In addition to scaling up Akamai's sales and marketing resources, the acquisition will also enable Akamai to expand its existing API Security solution. Upon acquiring Akamai, the company will provide a comprehensive API security suite including shadow API detection and vulnerability and attack detection. Akamai powers and protects life online through its platform. 

Millions of people live, work, and play on Akamai's digital experiences every day, and leading companies around the world choose Akamai to help build, deliver, and secure them. A massively distributed edge and cloud platform from Akamai, Akamai Connected Cloud puts users closer to applications and experiences and keeps threats at bay. 

The Akamai acquisition will enable Akamai to provide customers with an API security suite that will enable them to find and detect “shadow” APIs as well as vulnerabilities and attacks better. In addition to providing customers with an enhanced deployment choice, Akamai's enhanced offering is expected to include a portfolio of unparalleled technology integrations in the industry. 

In addition to integrating Noname into Akamai's Application and API platform soon after the acquisition is complete, Akamai also plans to make Noname available to Akamai's customers as soon as possible. Among the many announcements that Akamai Technologies Inc., a provider of content delivery networks and cloud services, made today was Akamai's announcement that it would acquire Israeli application programming security company Noname Security for approximately $450 million. 

The two companies were reported to be in talks about a deal in February. According to a recent report published last month, talks between the two companies were in the advanced stages, with a $500 million acquisition price possible. Noname Security was founded in 2020, and its security platform provides enterprises with a comprehensive way of observing and safeguarding all kinds of application programming interfaces, regardless of whether they are managed or unmanaged. 

In a bid to “eliminate API blind spots,” this company’s platform was designed to protect enterprises from data leakage, authorization issues, abuse, misuse, and corruption of data. It has raised approximately $220 million to date at Noname Security, and when it raised a $135 million Series C round in December 2021, the startup was valued at $1 billion. 

In other words, the current deal represents a significant disappointment to the company's investors, especially the ones who came in at later stages, like Georgian and Lightspeed, as the deal represents a significant disappointment to most of them.
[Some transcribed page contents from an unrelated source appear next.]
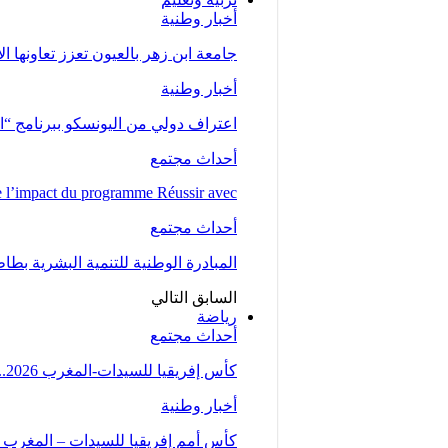
أخبار وطنية
جامعة ابن زهر بالعيون تعزز تعاونها ا
أخبار وطنية
اعتراف دولي من اليونسكو ببرنامج “ا
أحداث مجتمع
l’impact du programme Réussir avec…
أحداث مجتمع
المبادرة الوطنية للتنمية البشرية بط
السابق
التالي
رياضة
أحداث مجتمع
كأس إفريقيا للسيدات-المغرب 2026.. المنتخب المغربي يتأهل إلى ربع النهائي عقب تعادله مع…
أخبار وطنية
كأس أمم إفريقيا للسيدات – المغرب 2026 .. “لبؤات الأطلس” يواجهن…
The Syndicate Group (TSG), Insight Partners, Cyberstarts, Next47, and Forgepoint are also among the other investors. This deal underscores the fact that the cybersecurity market is continuing to consolidate as more companies seek to develop their products. 

There have been several cybersecurity startups that have emerged over the last few years, and the number continues to grow. It has been found that many of these companies struggle to scale, raise money or sell their products to customers who are looking to purchase a single point of contact to manage multiple security needs, which is why bigger players are buying the smaller and more promising of these smaller companies. 
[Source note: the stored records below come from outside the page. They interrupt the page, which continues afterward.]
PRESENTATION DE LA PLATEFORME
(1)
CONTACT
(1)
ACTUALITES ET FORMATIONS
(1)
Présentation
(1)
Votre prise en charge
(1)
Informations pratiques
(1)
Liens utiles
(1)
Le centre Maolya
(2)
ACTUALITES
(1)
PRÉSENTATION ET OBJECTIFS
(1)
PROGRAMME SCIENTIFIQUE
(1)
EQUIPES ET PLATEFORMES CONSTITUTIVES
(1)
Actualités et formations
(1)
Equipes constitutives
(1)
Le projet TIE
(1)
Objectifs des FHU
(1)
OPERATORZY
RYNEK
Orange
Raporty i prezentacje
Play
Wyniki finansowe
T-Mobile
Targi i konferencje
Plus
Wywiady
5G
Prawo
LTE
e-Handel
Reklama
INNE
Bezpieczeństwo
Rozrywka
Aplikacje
In some cases, these discounts may not be as steep as you might think. The last private fundraise of Noname was valued at $1 billion in December 2021, so it is now valued at less than half that amount, making it one of the most expensive private companies in the world. Even though this discount may not be the worst, Wiz was negotiating to acquire Lacework Security for $168 million, a narrowly smaller value than its previous valuation of $8.3 billion, which was a blow to the company. 
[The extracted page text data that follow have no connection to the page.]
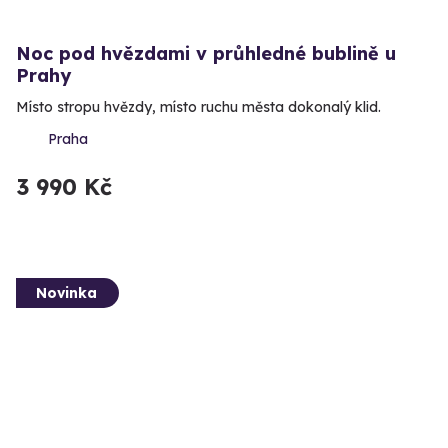
Noc pod hvězdami v průhledné bublině u
Prahy
Místo stropu hvězdy, místo ruchu města dokonalý klid.
Praha
3 990 Kč
Novinka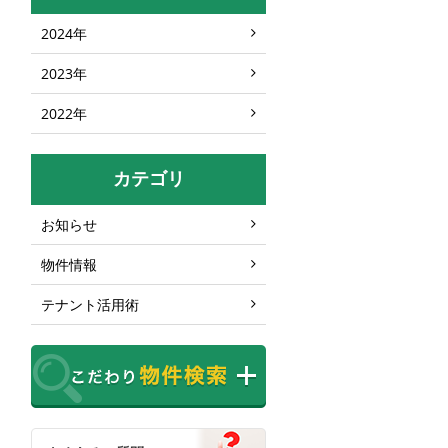
2024年
2023年
2022年
カテゴリ
お知らせ
物件情報
テナント活用術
There was, however, a problem during due diligence on that deal, which led to its failure. According to Akamai's press release, Noname will be integrated into their API Security business, which is expected to generate revenue of approximately $20 million for the company in fiscal year 2024 as a result of the acquisition. In the meantime, Oz Golan, co-founder and CEO of Noname, explained that the firm would be protected by Akamai when it acquired the firm, ensuring customers' apps were protected across various environments as well as platforms of various vendors.
Read more »
Zero Day
API security Artificial Intelligence Chat Bot Chat GPT Cyber Security Encryption Malicious Codes Sensitive data Unauthorized access Zero Day

Adopting ChatGPT Securely: Best Practices for Enterprises

As businesses continue to embrace the power of artificial intelligence (AI), chatbots are becoming increasingly popular. One of the most advanced chatbots available today is ChatGPT, a language model developed by OpenAI that uses deep learning to generate human-like responses to text-based queries. While ChatGPT can be a powerful tool for businesses, it is important to adopt it securely to avoid any potential risks to sensitive data.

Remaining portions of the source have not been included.